• _DATA FOR ANALYSIS_:

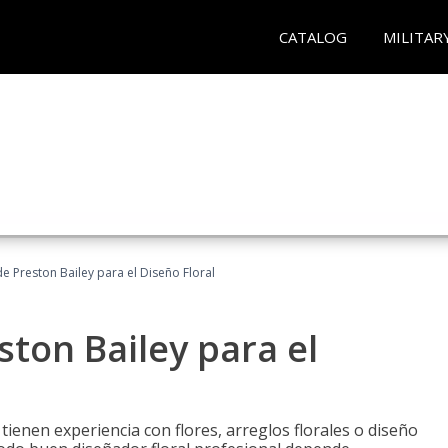
CATALOG
MILITAR
 Preston Bailey para el Diseño Floral
ton Bailey para el
tienen experiencia con flores, arreglos florales o diseño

• _WORK TO BE COMPLETED_:
Every line above with the string "para" in it needs to be copied.

• _OUTPUT_:
 Preston Bailey para el Diseño Floral
ton Bailey para el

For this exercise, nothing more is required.